* _Exercise_: Return each line of the data below that contains the string "الالكترونيات".

Saved entries
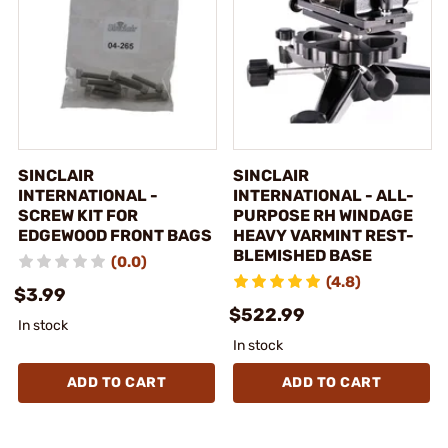
SINCLAIR
SINCLAIR
INTERNATIONAL -
INTERNATIONAL - ALL-
SCREW KIT FOR
PURPOSE RH WINDAGE
EDGEWOOD FRONT BAGS
HEAVY VARMINT REST-
BLEMISHED BASE
(0.0)
(4.8)
$3.99
$522.99
In stock
In stock
ADD TO CART
ADD TO CART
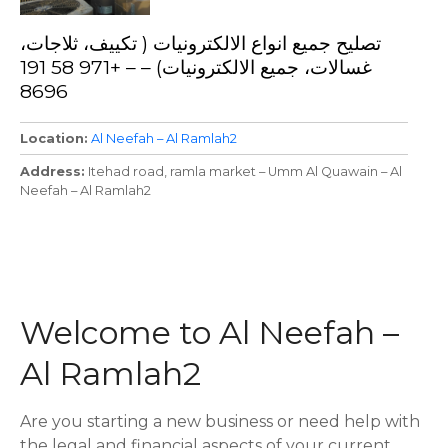
تصليح جميع انواع الالكترونيات ( تكييف، ثلاجات،
غسالات، جميع الالكترونيات) – – +971 58 191
8696
Location
Al Neefah – Al Ramlah2
Address
Itehad road, ramla market – Umm Al Quawain – Al
Neefah – Al Ramlah2
P
o
Welcome to Al Neefah –
s
Al Ramlah2
t
s
Are you starting a new business or need help with
the legal and financial aspects of your current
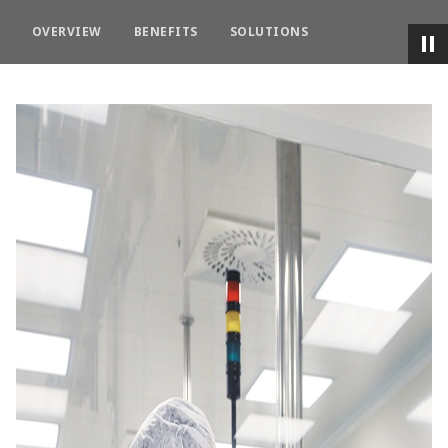
OVERVIEW
BENEFITS
SOLUTIONS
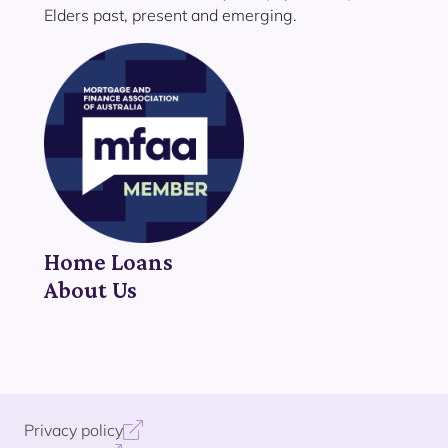
Elders past, present and emerging.
Home Loans
About Us
Privacy policy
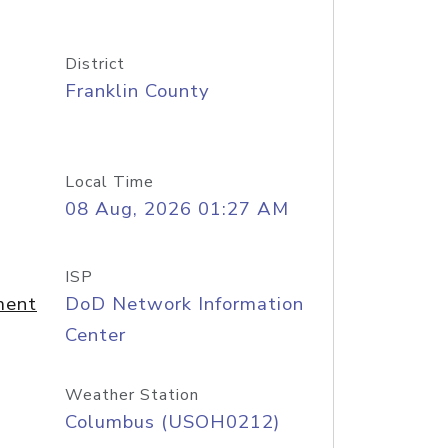
District
Franklin County
Local Time
08 Aug, 2026 01:27 AM
ISP
ment
DoD Network Information
Center
Weather Station
Columbus (USOH0212)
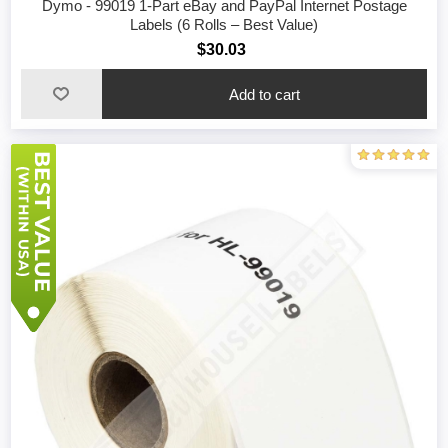
Dymo - 99019 1-Part eBay and PayPal Internet Postage
Labels (6 Rolls – Best Value)
$30.03
Add to cart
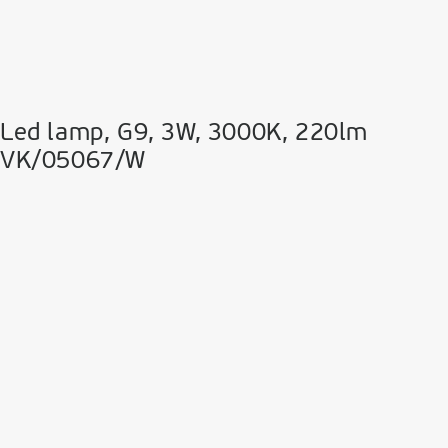
Led lamp, G9, 3W, 3000K, 220lm
VK/05067/W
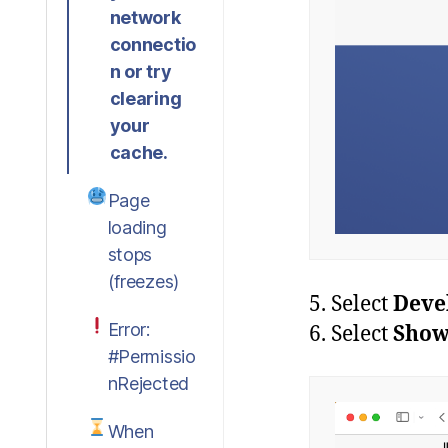
network
connectio
n or try
clearing
your
cache.
Page
loading
stops
(freezes)
5. Select
Deve
Error:
6. Select
Show
#Permissio
nRejected
When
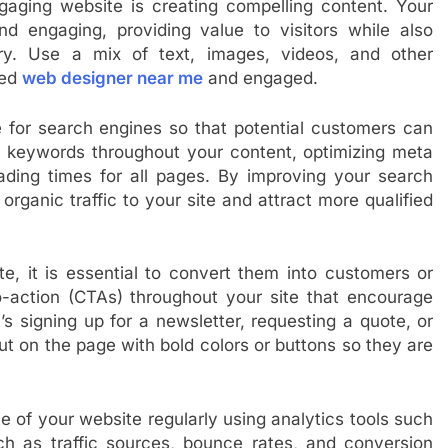
gaging website is creating compelling content. Your
nd engaging, providing value to visitors while also
ry. Use a mix of text, images, videos, and other
ted
web designer near me
and engaged.
te for search engines so that potential customers can
nt keywords throughout your content, optimizing meta
oading times for all pages. By improving your search
rganic traffic to your site and attract more qualified
te, it is essential to convert them into customers or
-to-action (CTAs) throughout your site that encourage
’s signing up for a newsletter, requesting a quote, or
 on the page with bold colors or buttons so they are
nce of your website regularly using analytics tools such
h as traffic sources, bounce rates, and conversion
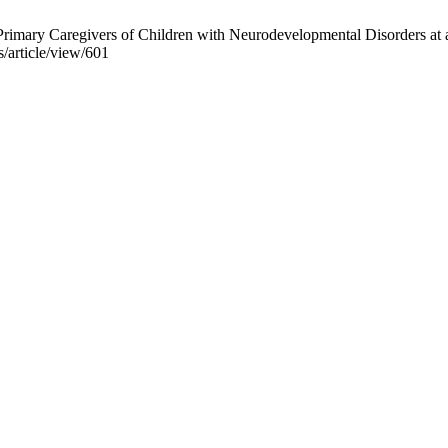
rimary Caregivers of Children with Neurodevelopmental Disorders at a
s/article/view/601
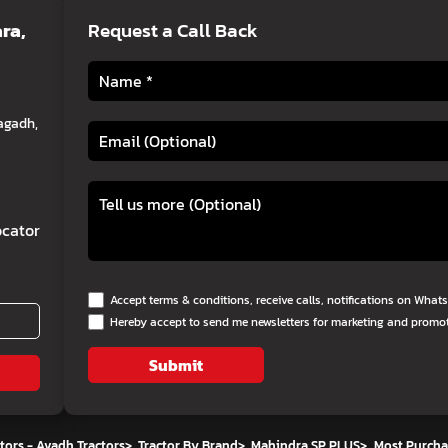
ra,
Request a Call Back
agadh,
cator
Accept terms & conditions, receive calls, notifications on Wha
Hereby accept to send me newsletters for marketing and promo
Submit
tors - Avadh Tractors
>
Tractor By Brand
>
Mahindra SP PLUS
>
Most Purcha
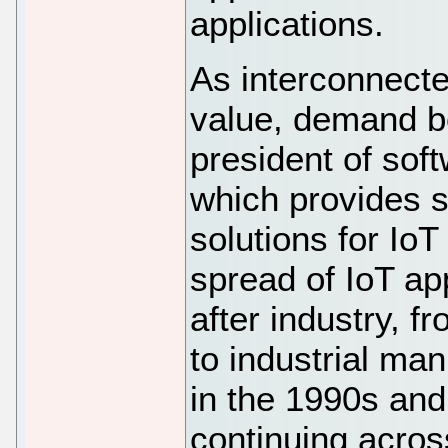
applications.
As interconnecte
value, demand b
president of sof
which provides 
solutions for Io
spread of IoT ap
after industry, f
to industrial ma
in the 1990s an
continuing across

* _Result of this task_:
تصليح جميع انواع الالكترونيات ( تكييف، ثلاجات،
غسالات، جميع الالكترونيات) – – +971 58 191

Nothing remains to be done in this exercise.